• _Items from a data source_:
===============

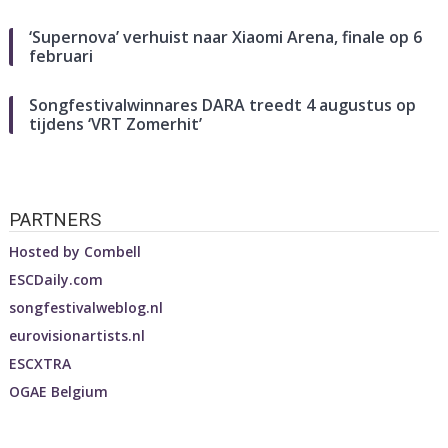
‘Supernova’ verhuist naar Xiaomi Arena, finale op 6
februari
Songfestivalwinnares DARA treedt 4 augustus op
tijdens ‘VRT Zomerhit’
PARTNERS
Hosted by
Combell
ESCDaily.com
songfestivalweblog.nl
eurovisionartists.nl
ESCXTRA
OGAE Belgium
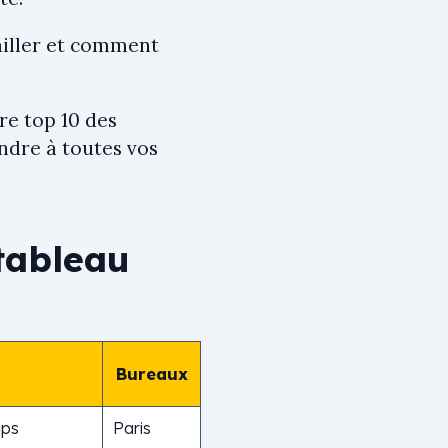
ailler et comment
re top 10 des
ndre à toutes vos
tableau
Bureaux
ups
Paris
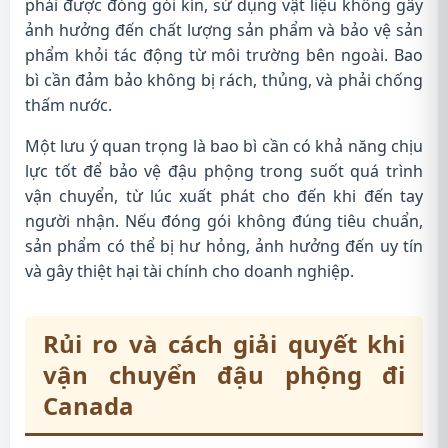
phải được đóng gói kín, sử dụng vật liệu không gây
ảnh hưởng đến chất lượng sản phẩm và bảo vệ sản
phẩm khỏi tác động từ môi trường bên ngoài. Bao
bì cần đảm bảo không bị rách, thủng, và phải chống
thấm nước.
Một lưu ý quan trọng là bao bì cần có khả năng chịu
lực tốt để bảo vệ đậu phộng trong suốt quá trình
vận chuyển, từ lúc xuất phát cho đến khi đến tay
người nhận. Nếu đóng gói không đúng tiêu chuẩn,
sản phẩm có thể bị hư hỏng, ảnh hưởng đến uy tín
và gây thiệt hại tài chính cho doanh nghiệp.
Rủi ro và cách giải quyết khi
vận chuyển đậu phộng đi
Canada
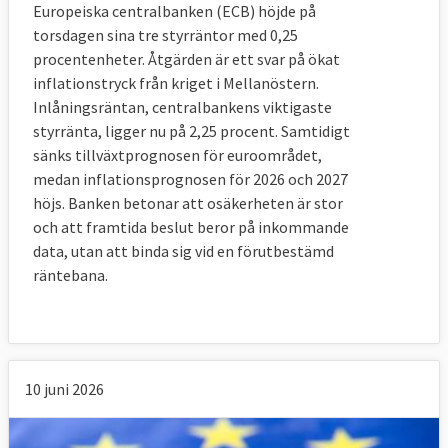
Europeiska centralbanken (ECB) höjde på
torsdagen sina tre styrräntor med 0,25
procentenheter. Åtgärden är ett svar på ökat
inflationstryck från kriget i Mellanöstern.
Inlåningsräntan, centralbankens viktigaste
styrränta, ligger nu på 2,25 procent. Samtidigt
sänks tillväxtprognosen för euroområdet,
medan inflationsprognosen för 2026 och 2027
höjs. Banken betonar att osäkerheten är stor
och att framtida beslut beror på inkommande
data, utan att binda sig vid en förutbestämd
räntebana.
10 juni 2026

===============

• _WHAT THE TASK ASKS_: Omit the pictures and write out the remaining data exactly.

• _OUTPUT_:
‘Supernova’ verhuist naar Xiaomi Arena, finale op 6
februari
Songfestivalwinnares DARA treedt 4 augustus op
tijdens ‘VRT Zomerhit’
PARTNERS
Hosted by
Combell
ESCDaily.com
songfestivalweblog.nl
eurovisionartists.nl
ESCXTRA
OGAE Belgium
ailler et comment
re top 10 des
ndre à toutes vos
tableau
Bureaux
ups
Paris
phải được đóng gói kín, sử dụng vật liệu không gây
ảnh hưởng đến chất lượng sản phẩm và bảo vệ sản
phẩm khỏi tác động từ môi trường bên ngoài. Bao
bì cần đảm bảo không bị rách, thủng, và phải chống
thấm nước.
Một lưu ý quan trọng là bao bì cần có khả năng chịu
lực tốt để bảo vệ đậu phộng trong suốt quá trình
vận chuyển, từ lúc xuất phát cho đến khi đến tay
người nhận. Nếu đóng gói không đúng tiêu chuẩn,
sản phẩm có thể bị hư hỏng, ảnh hưởng đến uy tín
và gây thiệt hại tài chính cho doanh nghiệp.
Rủi ro và cách giải quyết khi
vận chuyển đậu phộng đi
Canada
Europeiska centralbanken (ECB) höjde på
torsdagen sina tre styrräntor med 0,25
procentenheter. Åtgärden är ett svar på ökat
inflationstryck från kriget i Mellanöstern.
Inlåningsräntan, centralbankens viktigaste
styrränta, ligger nu på 2,25 procent. Samtidigt
sänks tillväxtprognosen för euroområdet,
medan inflationsprognosen för 2026 och 2027
höjs. Banken betonar att osäkerheten är stor
och att framtida beslut beror på inkommande
data, utan att binda sig vid en förutbestämd
räntebana.
10 juni 2026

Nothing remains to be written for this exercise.